WHAT THE EXERCISE ASKS: For each line below that contains the word "مترو", make a copy.

DATA RECORDS:

--------

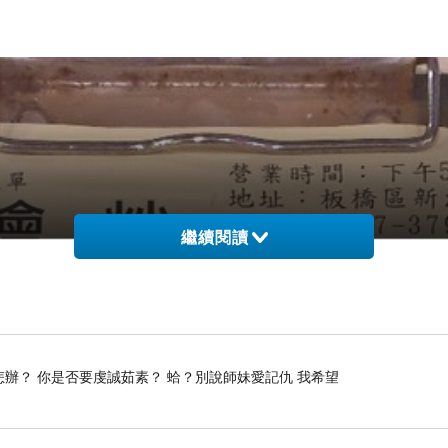
繼續閱讀
怎辦？ 你是否要虔誠茹素？ 蛤？別說師妹愛記仇 我希望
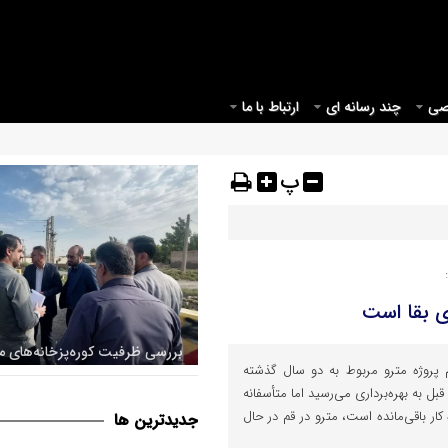
صی
چند رسانه ای
ارتباط با ما
پ
ی بقا است
 پروژه مترو ‌مربوط به دو سال گذشته
اراضی پیرامونی قم جهت اصلاح
ل به بهره‌برداری می‌رسید اما متأسفانه
قانونی شهر
 باقی‌مانده است، مترو در قم در حال
جديدترين ها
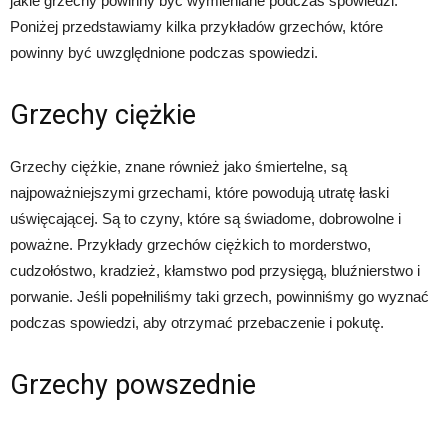
jakie grzechy powinny być wymieniane podczas spowiedzi.
Poniżej przedstawiamy kilka przykładów grzechów, które
powinny być uwzględnione podczas spowiedzi.
Grzechy ciężkie
Grzechy ciężkie, znane również jako śmiertelne, są
najpoważniejszymi grzechami, które powodują utratę łaski
uświęcającej. Są to czyny, które są świadome, dobrowolne i
poważne. Przykłady grzechów ciężkich to morderstwo,
cudzołóstwo, kradzież, kłamstwo pod przysięgą, bluźnierstwo i
porwanie. Jeśli popełniliśmy taki grzech, powinniśmy go wyznać
podczas spowiedzi, aby otrzymać przebaczenie i pokutę.
Grzechy powszednie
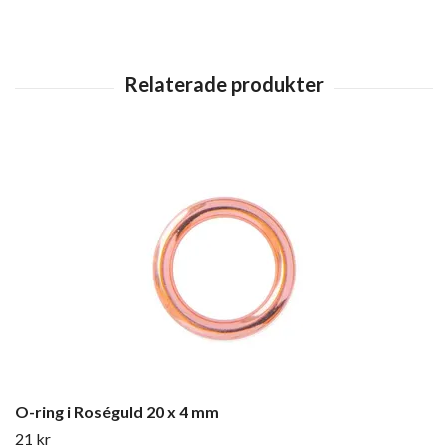
O-ring i Roséguld 20 x 4 mm
21 kr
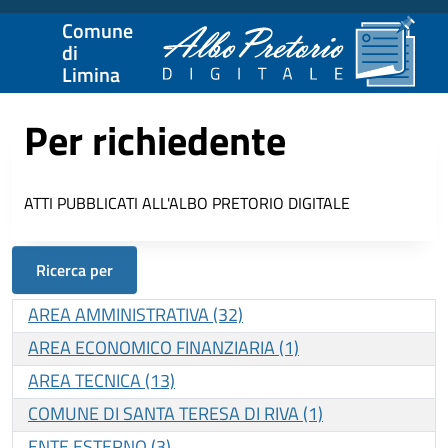
Comune
di
Limina
Per richiedente
ATTI PUBBLICATI ALL'ALBO PRETORIO DIGITALE
Ricerca per
AREA AMMINISTRATIVA (32)
AREA ECONOMICO FINANZIARIA (1)
AREA TECNICA (13)
COMUNE DI SANTA TERESA DI RIVA (1)
ENTE ESTERNO (3)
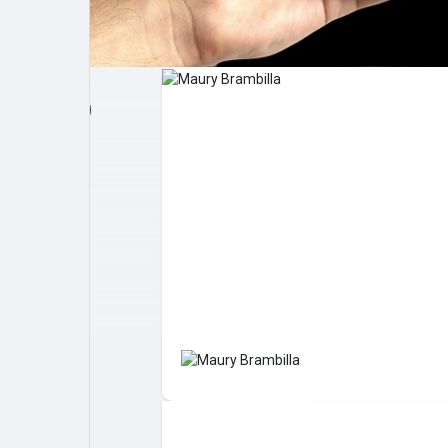
Post popolari
Giochi
Film
Lavori
offerte
finanziamenti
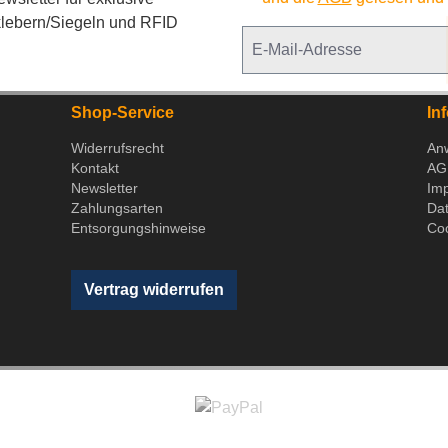
lebern/Siegeln und RFID
Shop-Service
In
Widerrufsrecht
An
Kontakt
AG
Newsletter
Im
Zahlungsarten
Da
Entsorgungshinweise
Coo
Vertrag widerrufen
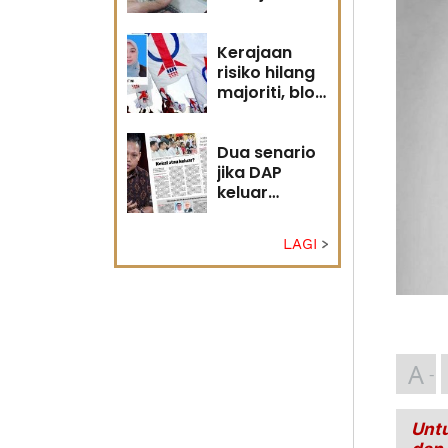
diri?
Kerajaan
risiko hilang
majoriti, blok
politik perlu
runding
semula
Dua senario
jika DAP
keluar
kerajaan
LAGI
A
Untu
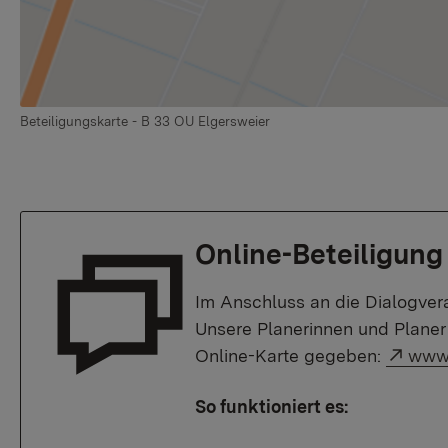
Beteiligungskarte - B 33 OU Elgersweier
Online-Beteiligun
Im Anschluss an die Dialogvera
Unsere Planerinnen und Plane
Exter
Online-Karte gegeben:
www.
So funktioniert es:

--------

SOLUTION TO THIS PROBLEM:
 پروژه مترو ‌مربوط به دو سال گذشته
 باقی‌مانده است، مترو در قم در حال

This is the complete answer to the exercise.